Conventional work hardening in metallic alloys in the early stages of plastic deformation makes any strain localisation (as demonstrated by the formation of Lüders bands) unlikely. This is also the case for pure metals, and for metals at high temperature, where large plastic strains can occur without a significant load increase once plastic deformation begins.

Therefore, Lüders bands only form if a limited burst of plastic straining is able to take place at constant load. Mild steels heated to sufficiently high temperatures (> 400 °C) and then tensile tested do not exhibit Lüders bands.

• Plane strain

Much deformation of practical interest occurs under a condition that is nearly, if not exactly, one of plane strain, i.e. where one principal strain (say ε3) is zero so that δε3=0.

Plane strain is applicable to rolling, drawing and forging where flow in a particular direction is constrained by the geometry of the machinery, e.g. a well-lubricated die wall.

A specific example of this is in rolling, where the major deformation occurs perpendicular to the roll axis. The material becomes thinner and longer but not wider. Frictional stresses parallel to the rolls (i.e. in the width direction) prevent deformation in this direction and hence a plane strain condition is produced where δε3=0. This can be seen in the animation below.

HOT ROLLING

Reproduced from Materials Selection and Processing CD, by A.M.Lovatt, H.R.Shercliff and P.J.Withers.

Plastic deformation in plane strain

Here, one principal strain is zero. Let this be ε3. Then δε3= 0.

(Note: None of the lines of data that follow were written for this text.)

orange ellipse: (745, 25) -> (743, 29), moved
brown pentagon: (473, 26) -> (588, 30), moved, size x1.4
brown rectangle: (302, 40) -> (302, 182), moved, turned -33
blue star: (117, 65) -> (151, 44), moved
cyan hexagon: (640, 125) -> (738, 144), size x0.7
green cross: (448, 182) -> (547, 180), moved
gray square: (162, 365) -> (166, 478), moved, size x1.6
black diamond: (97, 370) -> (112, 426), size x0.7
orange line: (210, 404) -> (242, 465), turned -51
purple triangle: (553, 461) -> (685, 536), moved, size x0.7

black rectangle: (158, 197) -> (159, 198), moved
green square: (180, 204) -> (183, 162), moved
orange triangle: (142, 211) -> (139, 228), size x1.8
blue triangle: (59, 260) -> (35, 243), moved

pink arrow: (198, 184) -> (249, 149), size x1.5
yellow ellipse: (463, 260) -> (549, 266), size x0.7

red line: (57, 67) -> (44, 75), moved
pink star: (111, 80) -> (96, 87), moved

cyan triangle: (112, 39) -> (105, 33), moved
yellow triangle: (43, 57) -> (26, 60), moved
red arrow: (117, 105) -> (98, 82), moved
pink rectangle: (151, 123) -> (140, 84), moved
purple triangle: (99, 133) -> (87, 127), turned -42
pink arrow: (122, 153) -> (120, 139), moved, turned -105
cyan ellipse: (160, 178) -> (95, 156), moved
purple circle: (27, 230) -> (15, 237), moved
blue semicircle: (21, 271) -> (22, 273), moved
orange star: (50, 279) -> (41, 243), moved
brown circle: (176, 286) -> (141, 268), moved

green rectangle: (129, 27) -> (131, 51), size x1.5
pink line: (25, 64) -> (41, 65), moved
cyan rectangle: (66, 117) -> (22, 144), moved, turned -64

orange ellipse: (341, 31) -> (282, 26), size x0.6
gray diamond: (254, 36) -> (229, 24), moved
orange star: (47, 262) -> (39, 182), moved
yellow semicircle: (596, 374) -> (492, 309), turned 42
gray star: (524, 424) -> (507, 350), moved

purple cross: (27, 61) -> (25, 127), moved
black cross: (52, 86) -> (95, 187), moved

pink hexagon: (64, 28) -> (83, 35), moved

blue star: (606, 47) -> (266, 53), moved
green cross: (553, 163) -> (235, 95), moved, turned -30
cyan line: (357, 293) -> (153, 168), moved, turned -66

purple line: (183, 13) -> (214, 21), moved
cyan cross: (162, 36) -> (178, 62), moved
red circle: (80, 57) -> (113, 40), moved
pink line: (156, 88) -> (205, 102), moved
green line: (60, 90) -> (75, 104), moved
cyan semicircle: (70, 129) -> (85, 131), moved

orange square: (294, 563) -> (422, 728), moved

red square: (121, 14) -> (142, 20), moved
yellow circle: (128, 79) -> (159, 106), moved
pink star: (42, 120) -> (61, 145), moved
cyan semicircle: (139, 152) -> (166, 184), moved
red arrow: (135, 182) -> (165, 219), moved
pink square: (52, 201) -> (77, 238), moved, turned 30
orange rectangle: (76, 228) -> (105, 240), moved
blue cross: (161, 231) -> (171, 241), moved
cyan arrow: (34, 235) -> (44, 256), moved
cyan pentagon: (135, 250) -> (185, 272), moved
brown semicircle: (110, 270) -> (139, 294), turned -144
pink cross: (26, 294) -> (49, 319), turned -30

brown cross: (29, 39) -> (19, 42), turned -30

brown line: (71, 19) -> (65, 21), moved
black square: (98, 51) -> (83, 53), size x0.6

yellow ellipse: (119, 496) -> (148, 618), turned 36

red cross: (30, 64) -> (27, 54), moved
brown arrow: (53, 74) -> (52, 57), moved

From the Levy-Mises equation, ${{\delta {\varepsilon _1}} \over {{\sigma _1} - {1 \over 2}\left( {{\sigma _2} + {\sigma _3}} \right)}} = {{\delta {\varepsilon _2}} \over {{\sigma _2} - {1 \over 2}\left( {{\sigma _3} + {\sigma _1}} \right)}} = {{\delta {\varepsilon _3}} \over {{\sigma _3} - {1 \over 2}\left( {{\sigma _1} + {\sigma _2}} \right)}} \ne 0$ it follows that $${\sigma _3} = {\textstyle{1 \over 2}}\left( {{\sigma _1} + {\sigma _2}} \right)$$ in order to avoid $${{\delta {\varepsilon _1}} \over {{\sigma _1} - {1 \over 2}\left( {{\sigma _2} + {\sigma _3}} \right)}}$$ = 0

Hence σ3 is the mean of σ1 and σ2. By convention we define σ1 σ2 σσ3 > σ2. Therefore the maximum shear stress in the σ1- σ2 plane is at 45° to the axes and has magnitude $${{{\sigma _1} - {\sigma _2}} \over 2}$$ .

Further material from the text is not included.